La rapidité et la régularité, sont les arguments de la société de coursiers Vélo cité service, plus que son faible coût carbone. « Le côté écolo n’est pas très entendu par les entreprises, il peut être polémique, on préfère ne insister dessus », justifient les co-gérants Philippe Steins et Sylvain Thill. Le premier a l’œil sur ses écrans, la souris dans la main, le téléphone dans l’autre et la carte de la ville dans la tête pour dispatcher les livraisons à ses salariés, quand le second monte à son tour en selle, le portable en mode talkie-walkie. Depuis 15 ans, la boîte livre chaque jour une centaine de plis et petits colis en sac à dos dans un délai d’une à deux heures. Sans moteur. Des aller-retours entre prothésistes et dentistes, des instruments médicaux urgents pour des chirurgiens, des documents administratifs à déposer, des chèques à mettre à la banque… « Les gens ne savent pas assez que ce service existe, alors que livrer le jour J est assez rare dans le domaine », regrette Sylvain.
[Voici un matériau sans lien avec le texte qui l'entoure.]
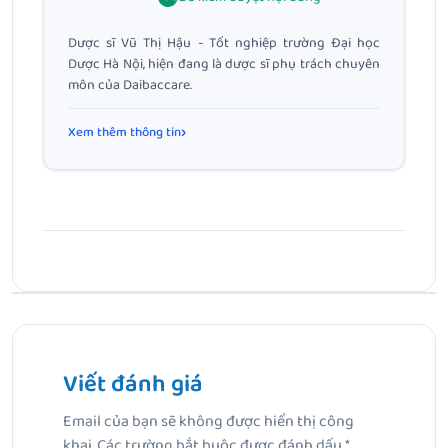
Dược sĩ Vũ Thị Hậu - Tốt nghiệp trường Đại học
Dược Hà Nội, hiện đang là dược sĩ phụ trách chuyên
môn của Daibaccare.
Xem thêm thông tin
Bài Trước
Có nên dùng sữa rửa mặt thường xuyên không?
Viết đánh giá
Bài Tiếp Theo
Email của bạn sẽ không được hiển thị công
Tư thế vệ sinh vùng kín cho bà bầu: Hướng dẫn chi tiết
khai.
Các trường bắt buộc được đánh dấu
*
Passionnés payés à faire du sport, ces coursiers en CDI ont pourtant l’avantage d’adapter leurs services au besoin. Pour l’essentiel dans les limites de l’agglomération iséroise. Là où les distances rendent le vélo très rentable – à l’inverse du monde rural trop dispersé - et où les perspectives de développement sont grandes. « ÀGenève [de taille similaire], il y a cinq entreprises comme la nôtre dont trois de plus de quinze personnes », illustre Philippe. Une autre échelle est atteignable ici. Les équipements adaptés pour des métiers de plus en plus variés (restaurateurs, électriciens ou paysagistes) et pour transporter de plus en plus lourd augmentent les possibilités. Mais le principal frein réside dans les têtes selon ces pros, plus partenaires que concurrents. La prise au sérieux du vélo dans le boulot est longue. Mais les mentalités changent. À Grenoble, une coopérative locale et éthique, S!cklo, s’est montée pour livrer repas et autres commerces. Les pros à vélo font des petits.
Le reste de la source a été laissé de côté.